Tú, el Dios Omnipotente y maravilloso

que has hecho brillar Tu Rostro sobre mí y me has favorecido,

adornando mi alma entera de Ti Mismo,

¡que Tu Nombre sea alabado y adorado!".

 

Y Yo, en Mi deleite, responderé: "De ahora en adelante, Mi bienamado, Yo moraré ti y tú residirás en Mí, tu Dios".

 

  Los ángeles, entonces, cantarán a una sola voz: "El Dominio de Dios es inmensamente amplio. Él es nuestro Dios, nadie se puede comparar a Él. Lleva a Sus herederos como dioses hasta Su Dominio; como príncipes reales traídos de vuelta con gloria, los hace entrar con gran júbilo en Su Reino.

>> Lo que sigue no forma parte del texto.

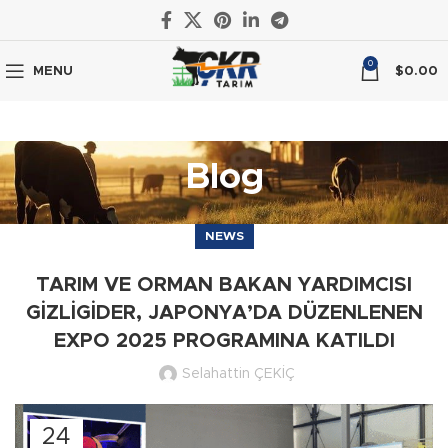
0
MENU
$
0.00
Blog
NEWS
TARIM VE ORMAN BAKAN YARDIMCISI
GİZLİGİDER, JAPONYA’DA DÜZENLENEN
EXPO 2025 PROGRAMINA KATILDI
Selahattin ÇEKİÇ
24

Tú eres Ilustre, no tienes rival. ¡Que la tierra entera Le venere y Le tema, pues Él es nuestro Dios y Rey!"

 

  Sí, estas nobles Odas serán cantadas a esta generación y a las que la seguirán. Mi Corazón, mientras las canta, se conmueve de emoción pues estoy loco de amor por vosotros...

 

 Yo te digo, como Mi Padre ha dicho: cuando Yo hablo, no utilizo formulaciones rígidas. Ésta no es Nuestra manera de hablar, ni tampoco hacemos santos y mártires de este modo, sino que la virtud y la religión son Nuestra dulce conversación contigo. Yo dirijo Mis Odas sin ninguna espada a Mi lado, sino con miel bajo Mi lengua. Mi maravillosa aparición en tu oscura generación es como un Sol que nunca se pone. Mi Luz es perpetuamente contemplada por Mi Corte celestial con asombro, pero a la vez con entusiasmo.

 

- Bienaventurados los que se purifican y se dejan envolver en Mi abrazo: ellos mismos se convertirán en luz.

 

- Bienaventurados los que, a través de Mi Luz, adquieren la Sabiduría: ellos recibirán la gracia del Conocimiento.

 

- Bienaventurados los que se convierten en la llama de la Llama y entran en el Fuego inaccesible, haciéndose uno con Él aunque sin ser consumidos, ¡qué ardientes deseos inflamarán a estas almas, deseando prender fuego a toda la tierra con Mis Instrucciones y Mi Ley de Amor!

 

- Bienaventurados los que, a pesar de su alma tan empobrecida, tienen ahora oídos para oírme, pues también éstos obtendrán una luz celestial en su intelecto para seguir Mis observancias. Sí, bienaventurados los que oyen Mi Palabra y actúan según ella: la inefable Luz los englobará enteramente, transformándoles en dioses por participación.  ¿De qué otro modo entraréis en el Reino de los Cielos? Necesitaréis estar vestidos adecuadamente y ser reconocidos por el Padre.